Re: Adding basic NUMA awareness - Mailing list pgsql-hackers
| From | Andres Freund |
|---|---|
| Subject | Re: Adding basic NUMA awareness |
| Date | |
| Msg-id | uezi46xhhbvdjgdi6wl7iqgfcdh4jmnnyzbfovdcrck6ywqa7j@fj3yimxvekk6 Whole thread Raw |
| In response to | Re: Adding basic NUMA awareness (Tomas Vondra <tomas@vondra.me>) |
| List | pgsql-hackers |
Hi,
On 2025-12-08 21:02:27 +0100, Tomas Vondra wrote:
> * Most of the benefit comes from patches unrelated to NUMA. The initial
> patches partition clockweep, in a NUMA oblivious way. In fact, applying
> the NUMA patches often *reduces* the throughput. So if we're concerned
> about contention on the clocksweep hand, we could apply just these first
> patches. That way we wouldn't have to deal with huge pages.

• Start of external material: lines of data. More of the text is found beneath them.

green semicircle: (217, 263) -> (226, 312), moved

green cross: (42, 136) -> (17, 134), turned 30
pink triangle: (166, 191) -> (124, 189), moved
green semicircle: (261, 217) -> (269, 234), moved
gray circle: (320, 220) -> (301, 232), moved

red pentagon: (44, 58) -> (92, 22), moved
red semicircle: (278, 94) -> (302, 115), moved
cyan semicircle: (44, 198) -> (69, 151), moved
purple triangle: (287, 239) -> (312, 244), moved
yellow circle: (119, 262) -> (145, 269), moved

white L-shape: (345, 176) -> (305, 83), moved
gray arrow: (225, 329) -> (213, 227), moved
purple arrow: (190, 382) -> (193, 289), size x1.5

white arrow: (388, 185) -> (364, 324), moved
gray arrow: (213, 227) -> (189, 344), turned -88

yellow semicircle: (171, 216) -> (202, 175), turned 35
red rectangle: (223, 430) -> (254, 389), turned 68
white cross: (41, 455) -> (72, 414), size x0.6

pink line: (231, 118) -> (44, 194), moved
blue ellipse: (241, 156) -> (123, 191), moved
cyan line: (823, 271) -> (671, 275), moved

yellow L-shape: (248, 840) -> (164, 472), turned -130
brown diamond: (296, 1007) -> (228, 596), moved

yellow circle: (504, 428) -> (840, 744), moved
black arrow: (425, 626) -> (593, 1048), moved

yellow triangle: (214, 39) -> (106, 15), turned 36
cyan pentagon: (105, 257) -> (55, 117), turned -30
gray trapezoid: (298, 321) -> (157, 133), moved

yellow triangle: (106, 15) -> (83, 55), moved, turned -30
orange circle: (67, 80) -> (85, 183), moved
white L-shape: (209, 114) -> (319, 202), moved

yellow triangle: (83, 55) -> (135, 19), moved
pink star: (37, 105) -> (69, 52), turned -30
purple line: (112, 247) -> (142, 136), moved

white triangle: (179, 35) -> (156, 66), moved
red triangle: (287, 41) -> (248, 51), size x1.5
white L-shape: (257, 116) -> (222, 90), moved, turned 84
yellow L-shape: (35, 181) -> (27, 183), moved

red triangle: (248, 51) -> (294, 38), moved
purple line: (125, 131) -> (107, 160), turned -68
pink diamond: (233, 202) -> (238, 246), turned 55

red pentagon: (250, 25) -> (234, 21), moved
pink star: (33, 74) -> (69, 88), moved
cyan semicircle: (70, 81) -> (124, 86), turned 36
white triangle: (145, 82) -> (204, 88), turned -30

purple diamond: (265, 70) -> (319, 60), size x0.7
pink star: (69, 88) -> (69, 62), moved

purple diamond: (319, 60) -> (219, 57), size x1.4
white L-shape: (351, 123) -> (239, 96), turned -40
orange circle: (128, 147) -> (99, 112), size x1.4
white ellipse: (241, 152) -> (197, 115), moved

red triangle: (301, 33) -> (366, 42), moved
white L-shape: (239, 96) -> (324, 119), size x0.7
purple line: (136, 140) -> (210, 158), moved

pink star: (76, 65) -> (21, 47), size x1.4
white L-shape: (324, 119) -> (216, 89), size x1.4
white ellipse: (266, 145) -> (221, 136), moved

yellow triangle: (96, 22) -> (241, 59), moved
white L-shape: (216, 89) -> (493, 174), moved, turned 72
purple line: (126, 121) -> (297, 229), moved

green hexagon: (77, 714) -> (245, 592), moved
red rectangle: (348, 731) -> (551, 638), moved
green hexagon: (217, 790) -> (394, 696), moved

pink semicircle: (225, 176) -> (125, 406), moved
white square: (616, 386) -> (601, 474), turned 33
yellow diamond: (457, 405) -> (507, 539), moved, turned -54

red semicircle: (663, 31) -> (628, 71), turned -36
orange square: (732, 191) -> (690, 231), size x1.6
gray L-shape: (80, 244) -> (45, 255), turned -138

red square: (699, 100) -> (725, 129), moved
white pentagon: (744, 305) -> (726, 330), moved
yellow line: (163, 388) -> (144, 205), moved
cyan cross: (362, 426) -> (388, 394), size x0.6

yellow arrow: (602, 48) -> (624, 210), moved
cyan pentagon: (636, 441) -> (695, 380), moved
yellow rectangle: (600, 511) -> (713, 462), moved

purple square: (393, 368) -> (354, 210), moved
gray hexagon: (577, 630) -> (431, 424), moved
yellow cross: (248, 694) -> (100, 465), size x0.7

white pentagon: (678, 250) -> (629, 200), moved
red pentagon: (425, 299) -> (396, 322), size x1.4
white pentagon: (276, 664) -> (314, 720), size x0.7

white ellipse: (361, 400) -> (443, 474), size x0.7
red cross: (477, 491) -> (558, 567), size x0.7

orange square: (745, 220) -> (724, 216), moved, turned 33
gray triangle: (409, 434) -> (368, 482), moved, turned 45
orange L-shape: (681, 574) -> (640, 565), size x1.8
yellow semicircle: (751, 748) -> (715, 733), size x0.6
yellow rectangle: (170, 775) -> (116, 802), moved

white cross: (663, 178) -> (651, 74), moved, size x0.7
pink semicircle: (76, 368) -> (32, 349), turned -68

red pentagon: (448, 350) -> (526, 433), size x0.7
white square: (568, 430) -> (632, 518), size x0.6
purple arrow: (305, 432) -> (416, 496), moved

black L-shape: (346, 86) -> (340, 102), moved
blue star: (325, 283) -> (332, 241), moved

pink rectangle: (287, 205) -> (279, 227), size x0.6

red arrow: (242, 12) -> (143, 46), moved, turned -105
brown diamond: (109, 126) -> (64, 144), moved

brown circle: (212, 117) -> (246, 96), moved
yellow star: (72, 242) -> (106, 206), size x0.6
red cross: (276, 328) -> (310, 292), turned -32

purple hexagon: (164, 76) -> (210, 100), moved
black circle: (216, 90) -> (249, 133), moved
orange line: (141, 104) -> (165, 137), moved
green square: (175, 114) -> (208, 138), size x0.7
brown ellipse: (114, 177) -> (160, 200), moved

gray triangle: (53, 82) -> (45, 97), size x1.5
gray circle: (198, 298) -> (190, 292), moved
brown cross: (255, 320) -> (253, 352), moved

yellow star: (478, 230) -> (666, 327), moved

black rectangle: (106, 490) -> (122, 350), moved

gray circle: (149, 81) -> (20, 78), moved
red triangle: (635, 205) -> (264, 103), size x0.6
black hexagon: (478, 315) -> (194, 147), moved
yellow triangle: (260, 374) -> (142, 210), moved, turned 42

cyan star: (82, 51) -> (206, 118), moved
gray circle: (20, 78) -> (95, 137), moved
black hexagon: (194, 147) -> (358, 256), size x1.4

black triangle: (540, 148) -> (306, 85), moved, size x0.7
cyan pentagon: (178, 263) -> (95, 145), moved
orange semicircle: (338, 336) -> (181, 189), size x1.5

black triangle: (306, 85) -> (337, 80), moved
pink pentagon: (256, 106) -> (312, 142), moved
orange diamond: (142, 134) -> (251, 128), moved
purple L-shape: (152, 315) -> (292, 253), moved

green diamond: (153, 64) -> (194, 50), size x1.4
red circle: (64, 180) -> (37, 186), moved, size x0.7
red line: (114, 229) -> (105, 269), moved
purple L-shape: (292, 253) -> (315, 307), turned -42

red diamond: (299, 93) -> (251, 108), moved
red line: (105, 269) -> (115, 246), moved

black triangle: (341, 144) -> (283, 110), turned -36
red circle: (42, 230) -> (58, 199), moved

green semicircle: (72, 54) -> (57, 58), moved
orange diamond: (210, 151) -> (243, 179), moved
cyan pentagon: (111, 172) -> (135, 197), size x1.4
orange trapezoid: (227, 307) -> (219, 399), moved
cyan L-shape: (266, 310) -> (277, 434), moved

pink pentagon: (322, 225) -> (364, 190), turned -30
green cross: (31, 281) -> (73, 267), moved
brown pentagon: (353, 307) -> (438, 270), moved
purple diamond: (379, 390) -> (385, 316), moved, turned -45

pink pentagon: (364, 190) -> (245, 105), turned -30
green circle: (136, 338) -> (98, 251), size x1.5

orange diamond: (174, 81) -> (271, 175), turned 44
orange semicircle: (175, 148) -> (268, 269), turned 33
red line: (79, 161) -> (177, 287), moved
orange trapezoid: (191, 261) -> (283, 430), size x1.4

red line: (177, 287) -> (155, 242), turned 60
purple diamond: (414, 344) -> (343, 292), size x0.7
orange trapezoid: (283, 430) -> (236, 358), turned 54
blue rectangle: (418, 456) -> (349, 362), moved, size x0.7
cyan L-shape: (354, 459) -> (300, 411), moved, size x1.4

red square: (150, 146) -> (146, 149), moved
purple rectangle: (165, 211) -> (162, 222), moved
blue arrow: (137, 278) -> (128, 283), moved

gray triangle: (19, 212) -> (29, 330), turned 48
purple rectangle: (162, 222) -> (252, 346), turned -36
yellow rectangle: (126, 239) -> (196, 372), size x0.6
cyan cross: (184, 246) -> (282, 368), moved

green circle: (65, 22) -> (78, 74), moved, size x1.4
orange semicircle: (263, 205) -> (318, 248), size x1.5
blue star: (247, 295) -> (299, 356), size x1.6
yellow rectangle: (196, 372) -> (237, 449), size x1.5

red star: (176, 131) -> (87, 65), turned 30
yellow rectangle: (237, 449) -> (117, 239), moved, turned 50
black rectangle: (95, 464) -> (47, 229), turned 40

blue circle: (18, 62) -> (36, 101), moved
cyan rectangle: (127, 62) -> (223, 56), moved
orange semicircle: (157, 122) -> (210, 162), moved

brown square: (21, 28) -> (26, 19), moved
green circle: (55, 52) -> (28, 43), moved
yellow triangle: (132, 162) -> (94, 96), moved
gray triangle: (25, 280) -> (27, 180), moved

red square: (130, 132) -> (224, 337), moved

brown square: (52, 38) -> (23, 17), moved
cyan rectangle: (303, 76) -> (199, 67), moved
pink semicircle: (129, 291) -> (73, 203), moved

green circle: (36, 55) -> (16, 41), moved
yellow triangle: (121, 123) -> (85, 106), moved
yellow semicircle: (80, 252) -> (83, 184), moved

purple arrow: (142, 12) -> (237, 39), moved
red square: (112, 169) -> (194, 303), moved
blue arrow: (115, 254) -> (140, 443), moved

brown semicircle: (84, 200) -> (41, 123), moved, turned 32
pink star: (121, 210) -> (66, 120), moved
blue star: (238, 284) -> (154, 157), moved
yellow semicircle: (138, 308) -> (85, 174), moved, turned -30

> * Furthermore, I'm not quite sure clocksweep really is a bottleneck in
> realistic cases. The benchmark used in this thread does many concurrent
> sequential scans, on data that exceeds shared buffers / fits into RAM.
> Perhaps that happens, but I doubt it's all that common.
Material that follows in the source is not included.